*Aim of the task*: Please give the listing again in full, leaving out its images.

*Records provided*:
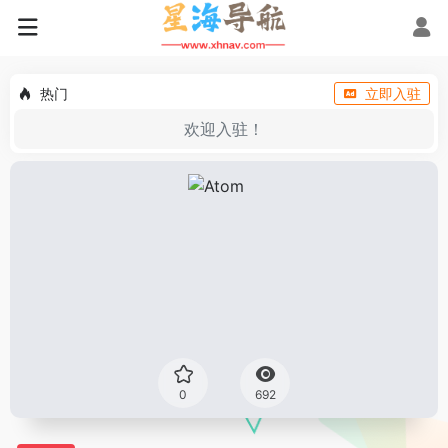
热门
立即入驻
欢迎入驻！
0
692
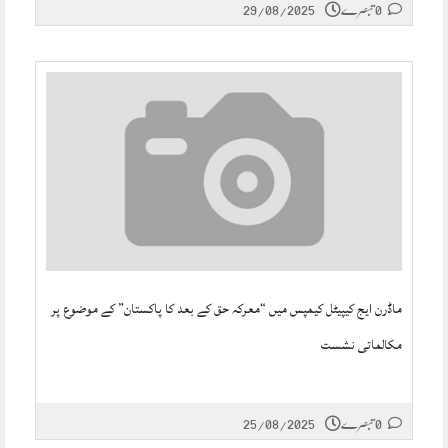
0 تبصرے
29/08/2025
ماڈرن ایج کیپیٹل کیمپس میں “معرکہ حق کے بعد کا پاکستان” کے موضوع پر
مکالماتی نشست
0 تبصرے
25/08/2025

*Problem solution*:
热门
立即入驻
欢迎入驻！
0
692
0 تبصرے
29/08/2025
ماڈرن ایج کیپیٹل کیمپس میں “معرکہ حق کے بعد کا پاکستان” کے موضوع پر
مکالماتی نشست
0 تبصرے
25/08/2025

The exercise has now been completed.